___ Data to examine ___

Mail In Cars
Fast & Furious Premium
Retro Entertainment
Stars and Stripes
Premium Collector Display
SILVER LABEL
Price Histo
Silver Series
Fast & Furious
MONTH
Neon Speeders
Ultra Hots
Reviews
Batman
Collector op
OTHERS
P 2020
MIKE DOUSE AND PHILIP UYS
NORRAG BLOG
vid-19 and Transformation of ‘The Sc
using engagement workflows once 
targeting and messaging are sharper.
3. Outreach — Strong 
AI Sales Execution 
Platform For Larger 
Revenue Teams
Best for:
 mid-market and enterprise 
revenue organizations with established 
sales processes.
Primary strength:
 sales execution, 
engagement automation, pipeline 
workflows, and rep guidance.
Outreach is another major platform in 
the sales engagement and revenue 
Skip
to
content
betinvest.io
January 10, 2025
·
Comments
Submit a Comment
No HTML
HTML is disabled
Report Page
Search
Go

___
___ Data to examine ___

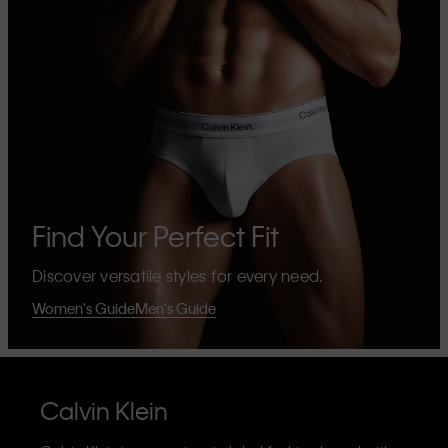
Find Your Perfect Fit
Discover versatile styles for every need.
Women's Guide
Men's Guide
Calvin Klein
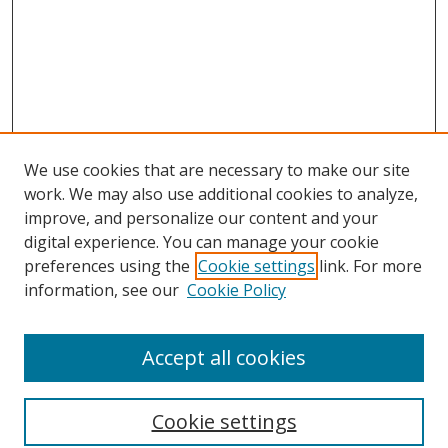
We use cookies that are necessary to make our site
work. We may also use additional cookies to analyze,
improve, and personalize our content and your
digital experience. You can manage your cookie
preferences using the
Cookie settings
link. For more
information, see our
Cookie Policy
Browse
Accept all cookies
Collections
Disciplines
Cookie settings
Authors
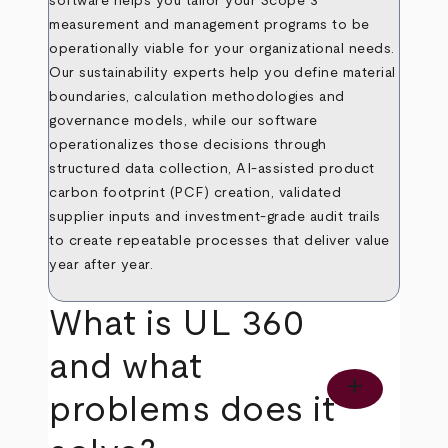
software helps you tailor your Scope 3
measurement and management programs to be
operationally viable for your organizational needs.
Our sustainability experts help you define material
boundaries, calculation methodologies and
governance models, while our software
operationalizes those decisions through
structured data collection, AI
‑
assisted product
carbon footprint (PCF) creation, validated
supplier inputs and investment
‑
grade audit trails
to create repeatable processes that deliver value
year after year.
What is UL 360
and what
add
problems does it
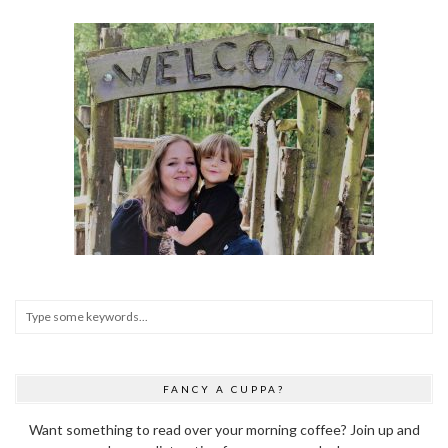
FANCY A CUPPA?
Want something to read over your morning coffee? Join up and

___
___ Data to examine ___

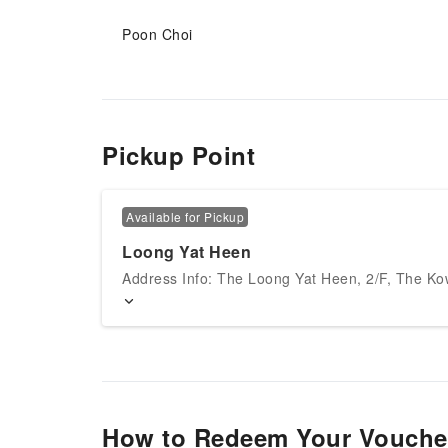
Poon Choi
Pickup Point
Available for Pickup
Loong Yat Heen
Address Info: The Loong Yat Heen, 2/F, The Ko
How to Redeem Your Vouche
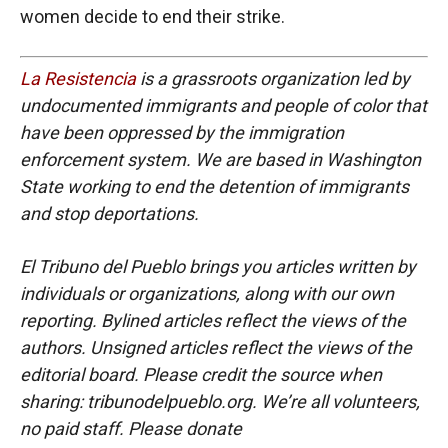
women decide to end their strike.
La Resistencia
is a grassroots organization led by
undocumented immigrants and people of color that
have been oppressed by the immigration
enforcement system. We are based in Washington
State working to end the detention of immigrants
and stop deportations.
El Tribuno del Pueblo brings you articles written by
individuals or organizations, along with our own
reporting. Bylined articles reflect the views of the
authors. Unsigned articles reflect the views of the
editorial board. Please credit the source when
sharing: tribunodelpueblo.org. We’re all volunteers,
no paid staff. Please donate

___

_Activity_.
Only the lines above starting at the line that holds "State working to" and ending at the line that holds "no paid staff. Please donate" are to be repeated, exactly and in full.

_Answer to this problem_.
State working to end the detention of immigrants
and stop deportations.
El Tribuno del Pueblo brings you articles written by
individuals or organizations, along with our own
reporting. Bylined articles reflect the views of the
authors. Unsigned articles reflect the views of the
editorial board. Please credit the source when
sharing: tribunodelpueblo.org. We’re all volunteers,
no paid staff. Please donate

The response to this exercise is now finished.